Translation:She is full, so she eats very little.
"she's very full so she's eating very little" was rejected but I think it's fine
I wrote "She is full, so she is eating very little" and it was also rejected.
Should be "ate" instead of "eats" because "full" is a short-term condition that does not apply to a person in general (like a physical feature or character trait would).
"She is full so eats very little" is also perfectly acceptable as an English translation! The narrow range of acceptable translations is annoying to say the least!
These courses appear to be written by translator used to being paid by the word. Smoothness and rhythm be damned!

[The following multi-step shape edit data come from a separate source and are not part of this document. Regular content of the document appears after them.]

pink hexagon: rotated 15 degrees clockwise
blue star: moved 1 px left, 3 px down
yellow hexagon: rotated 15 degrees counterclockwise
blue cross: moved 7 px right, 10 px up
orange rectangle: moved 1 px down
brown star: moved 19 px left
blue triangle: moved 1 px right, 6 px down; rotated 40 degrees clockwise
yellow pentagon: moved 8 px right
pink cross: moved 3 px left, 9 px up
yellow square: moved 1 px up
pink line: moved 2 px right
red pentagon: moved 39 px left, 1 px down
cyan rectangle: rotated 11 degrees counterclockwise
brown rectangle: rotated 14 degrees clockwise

"得" is usually used for adverb of manner, e.g. He eats very quickly. "Very quickly" here modifies the verb "eats", i.e. "how does he eat?".

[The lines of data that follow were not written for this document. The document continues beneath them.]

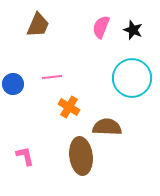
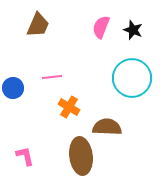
blue circle: moved 4 px down
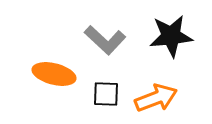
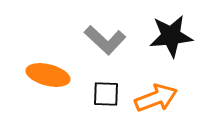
orange ellipse: moved 6 px left, 1 px down
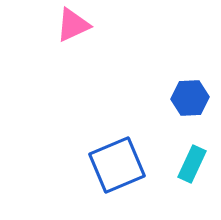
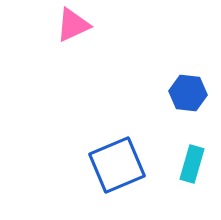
blue hexagon: moved 2 px left, 5 px up; rotated 9 degrees clockwise
cyan rectangle: rotated 9 degrees counterclockwise
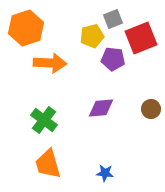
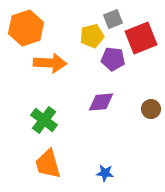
purple diamond: moved 6 px up
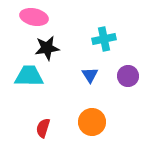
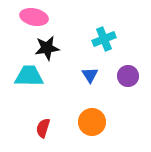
cyan cross: rotated 10 degrees counterclockwise
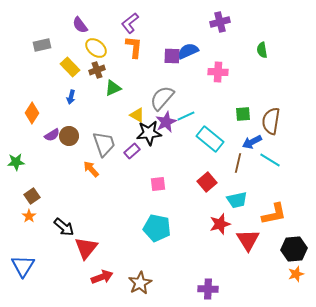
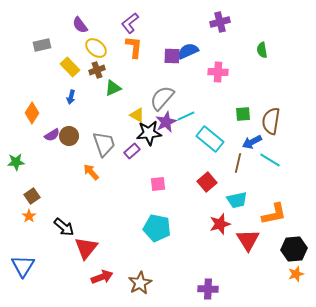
orange arrow at (91, 169): moved 3 px down
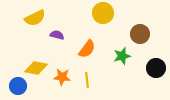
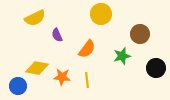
yellow circle: moved 2 px left, 1 px down
purple semicircle: rotated 128 degrees counterclockwise
yellow diamond: moved 1 px right
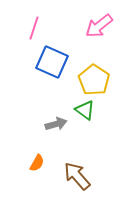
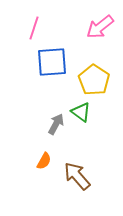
pink arrow: moved 1 px right, 1 px down
blue square: rotated 28 degrees counterclockwise
green triangle: moved 4 px left, 2 px down
gray arrow: rotated 45 degrees counterclockwise
orange semicircle: moved 7 px right, 2 px up
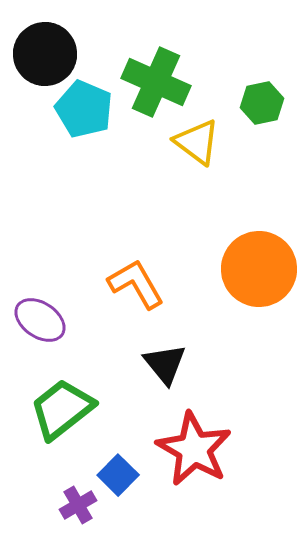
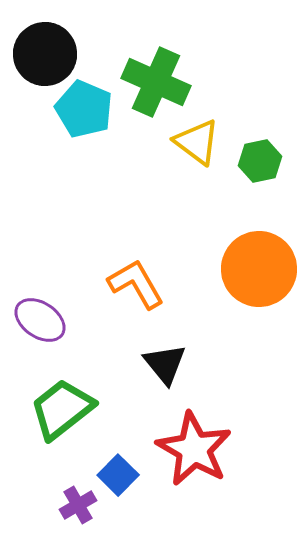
green hexagon: moved 2 px left, 58 px down
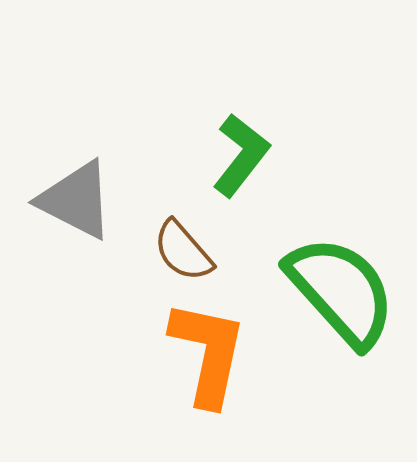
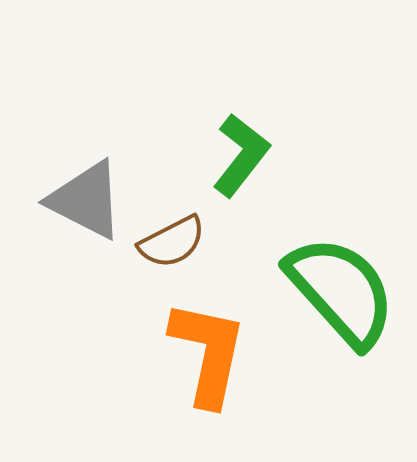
gray triangle: moved 10 px right
brown semicircle: moved 11 px left, 9 px up; rotated 76 degrees counterclockwise
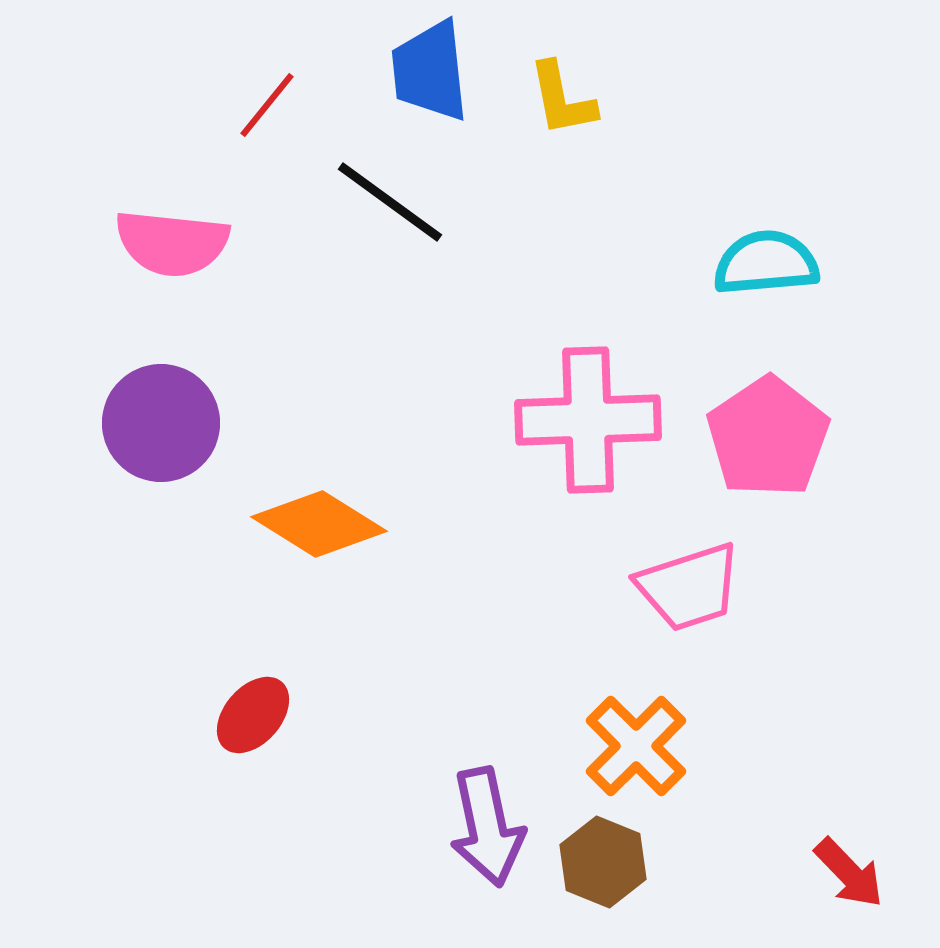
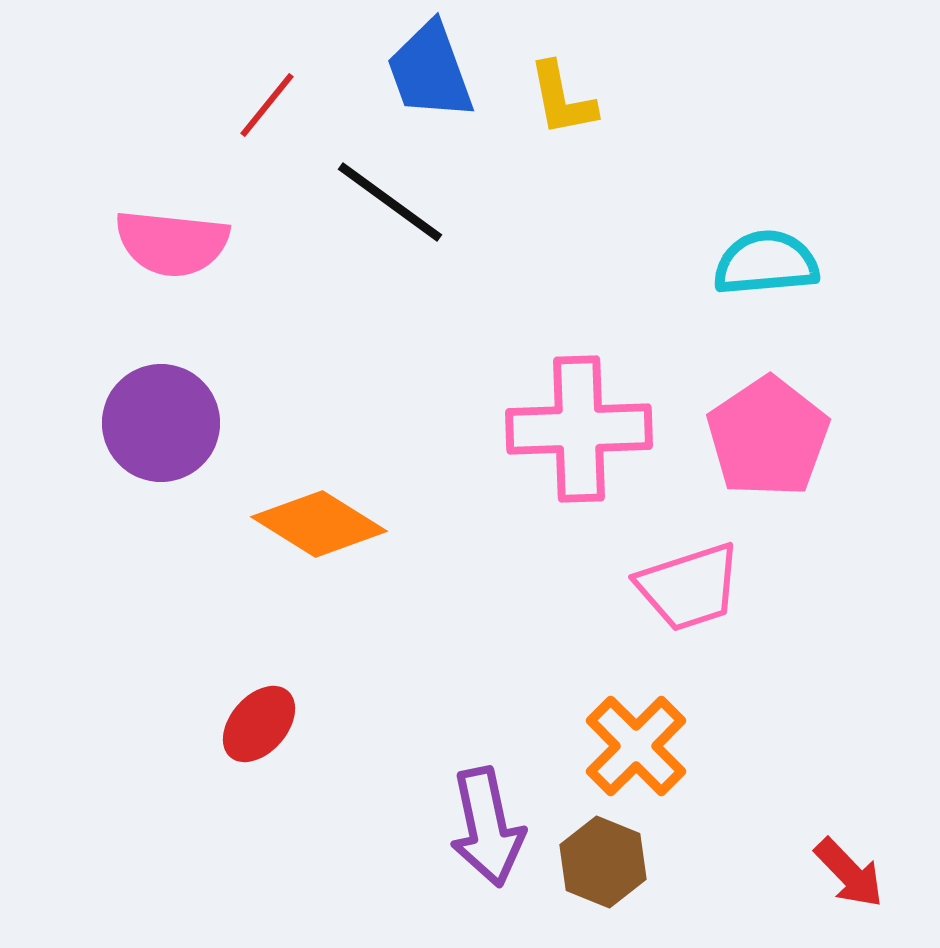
blue trapezoid: rotated 14 degrees counterclockwise
pink cross: moved 9 px left, 9 px down
red ellipse: moved 6 px right, 9 px down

In Chinese, we usually use the double verbs when we want to use the adverb of manner, e.g. 他吃饭吃得很快。I don't know whether 他吃饭得很快。(using a single verb) is true or not.

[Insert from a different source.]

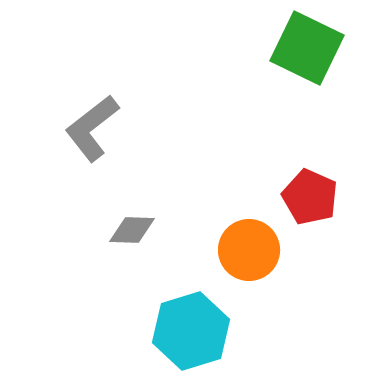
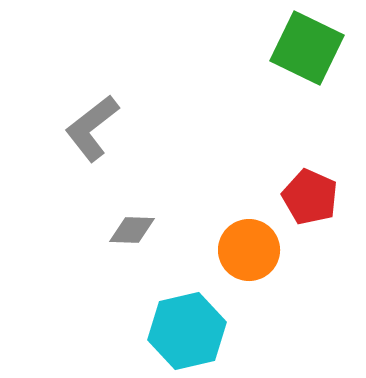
cyan hexagon: moved 4 px left; rotated 4 degrees clockwise
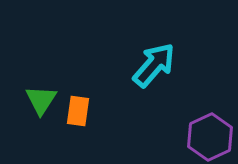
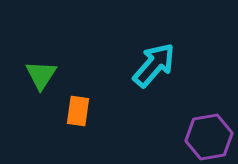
green triangle: moved 25 px up
purple hexagon: moved 1 px left; rotated 15 degrees clockwise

"得" is often or usually necessary in Chinese, which is why it's optional to translate it as "very", since "very" is not necessary in English.
Just to clarify, 得 has no semantic relation to "very" here. It's a grammatical marker that indicates an adverbial modifier on 吃. I'm not entirely sure, but I believe in this case you could probably omit the 得 since 非常少 also can be interpreted as describing the object being eaten. However, if the sentence used 慢 (slow) instead of 少 (little), then 得 would definitely be necessary.
When you say "she eats very little" it sounds like something habitual, not something resulting from already being full. One more natural way to say this would be "She is full, so she's eating very little".
The English translation is not "natural" language. We would say, "She is full, so she is eating very little" or "She is full, so she is not eating much."
I don't know if the Chinese example is written to say that? I guess I expect to see a "再" used to indicate present action, similar to this: 她很饱，所以再吃的非常少. I don't know if that's grammatically correct in Chinese though.
I believe using any of the various present continuous markers in Chinese is always optional and only used when emphasizing that the action is ongoing. That's why they're not used here. The -ing in English is idiomatic in a way its Chinese equivalents is not, so like many other Chinese particles and grammatical words it's not translated literally in English.
When we use adjective, don't use "是" (to be). In affirmative/positive sentence, we use "很" as "to be", so "很" doesn't always mean "very". In negative sentence, "很" is unnecessary to use, except you want to use it as "very".